We can use RDKit to work with smiles strings.

First we need to install RDKit into our Google Colab instance as it is not installed by default. You will need to do that everytime. However, that will take a very short time.

In [None]:
# the %%capture command will surpress output to screen
%%capture
import sys
IN_COLAB = 'google.colab' in sys.modules
if IN_COLAB:
    !pip install rdkit

In [None]:
from rdkit import Chem

In [None]:
idx=10
name = data_mp['name'][idx]
smi = data_mp['smiles'][idx]
print(f"{name:s}: {smi:s}")
mol = Chem.MolFromSmiles(smi)
mol

You can convert the column into a numpy array using the `.to_numpy()` function and to a list using the `.to_list()` function.

In [None]:
melting_point_c = data_mp['mpC'].to_numpy()
names = data_mp['name'].to_list()
smiles = data_mp['smiles'].to_list()

Let's calculate some descriptors/features for the molecules and see how they correlate the melting points.

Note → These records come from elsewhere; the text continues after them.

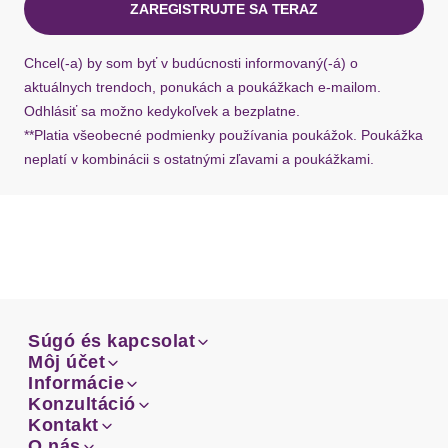
ZAREGISTRUJTE SA TERAZ
Ak chýba návratový štítok, môžete si kedykoľvek
požiadať o nový u našej zákazníckej služby.
Chcel(-a) by som byť v budúcnosti informovaný(-á) o
aktuálnych trendoch, ponukách a poukážkach e-mailom.
Odhlásiť sa možno kedykoľvek a bezplatne.
**Platia všeobecné podmienky používania poukážok. Poukážka
neplatí v kombinácii s ostatnými zľavami a poukážkami.
Súgó és kapcsolat
Súgó és kapcsolat
Môj účet
Email
Môj účet
Informácie
Prehľad objednávok
Email
Informácie
Konzultáció
Doprava
Facebook
Prehľad objednávok
Konzultáció
Kontakt
Sprievodca-veľkosťami
Doprava
Facebook
Kontakt
O nás
Platba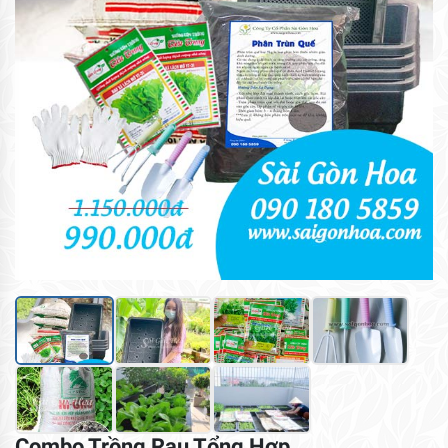
Combo Trồng Rau Tổng Hợp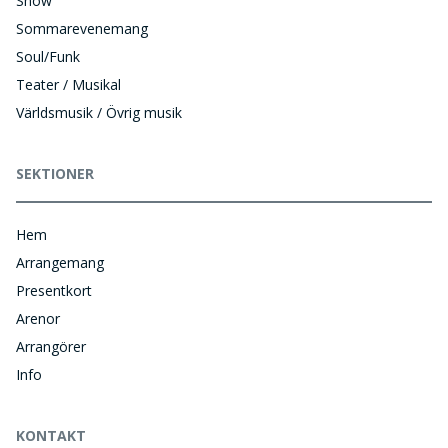
Show
Sommarevenemang
Soul/Funk
Teater / Musikal
Världsmusik / Övrig musik
SEKTIONER
Hem
Arrangemang
Presentkort
Arenor
Arrangörer
Info
KONTAKT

We start with very naive and stupid features.

In [None]:
# here we use list comprehension that allows us
# to write very compact code when working with lists.
names_length = [len(s) for s in names]
smiles_length = [len(s) for s in smiles]

In [None]:
plt.plot(names_length,melting_point_c,'.')
plt.ylabel("Melting Point in Celsius")
plt.xlabel("Length of compound name")
plt.show()

plt.plot(names_length,melting_point_c,'.')
plt.ylabel("Melting Point in Celsius")
plt.xlabel("Length of compound name")
plt.xlim([0,50])
plt.show()


In [None]:
plt.plot(smiles_length,melting_point_c,'.')
plt.ylabel("Melting Point in Celsius")
plt.xlabel("Length of smiles string")
plt.show()

plt.plot(smiles_length,melting_point_c,'.')
plt.ylabel("Melting Point in Celsius")
plt.xlabel("Length of smiles string")
plt.xlim([0,60])
plt.show()

In [None]:
# .lower() is a string function that converts a string to lower case
# .count() is a string function that counts that number of certain character/word in a string
# you can see how we can stack these two commands
number_of_carbons = [s.lower().count('c') for s in smiles]
number_of_oxygens = [s.lower().count('o') for s in smiles]

In [None]:
plt.plot(number_of_carbons,melting_point_c,'.')
plt.ylabel("Melting Point in Celsius")
plt.xlabel("Number of Carbon atoms")
plt.show()

plt.plot(number_of_carbons,melting_point_c,'.')
plt.ylabel("Melting Point in Celsius")
plt.xlabel("Number of Carbon atoms")
plt.xlim([0,25])
plt.show()

In [None]:
plt.plot(number_of_oxygens,melting_point_c,'.')
plt.ylabel("Melting Point in Celsius")
plt.xlabel("Number of Oxygen atoms")
plt.show()


We can use RDKit to calculate various molecular descriptors/features.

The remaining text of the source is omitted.